Records from a dataset:
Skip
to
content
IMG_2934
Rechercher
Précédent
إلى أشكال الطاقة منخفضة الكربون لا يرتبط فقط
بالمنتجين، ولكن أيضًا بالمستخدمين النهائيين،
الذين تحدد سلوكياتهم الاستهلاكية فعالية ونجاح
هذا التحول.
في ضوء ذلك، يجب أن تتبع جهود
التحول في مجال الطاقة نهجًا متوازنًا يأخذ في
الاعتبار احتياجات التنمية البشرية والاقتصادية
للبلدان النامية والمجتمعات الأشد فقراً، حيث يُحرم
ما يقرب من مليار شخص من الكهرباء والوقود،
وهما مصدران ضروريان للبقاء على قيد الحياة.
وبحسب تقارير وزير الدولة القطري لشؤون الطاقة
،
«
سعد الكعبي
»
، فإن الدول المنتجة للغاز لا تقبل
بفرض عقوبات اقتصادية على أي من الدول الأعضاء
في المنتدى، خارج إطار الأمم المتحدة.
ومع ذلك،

* * *

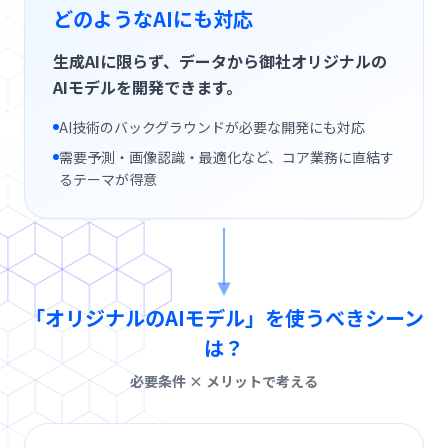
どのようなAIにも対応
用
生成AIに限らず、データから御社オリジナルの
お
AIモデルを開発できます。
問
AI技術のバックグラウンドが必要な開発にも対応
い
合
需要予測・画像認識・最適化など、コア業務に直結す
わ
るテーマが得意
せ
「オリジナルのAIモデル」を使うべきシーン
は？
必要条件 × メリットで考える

--- Work order ---
Taking the entries above, write out exactly the lines starting with the line containing "どのようなAIにも対応" and going on through the line containing "必要条件 × メリットで考える", both included, and nothing else.

--- Response to this task ---
どのようなAIにも対応
用
生成AIに限らず、データから御社オリジナルの
お
AIモデルを開発できます。
問
AI技術のバックグラウンドが必要な開発にも対応
い
合
需要予測・画像認識・最適化など、コア業務に直結す
わ
るテーマが得意
せ
「オリジナルのAIモデル」を使うべきシーン
は？
必要条件 × メリットで考える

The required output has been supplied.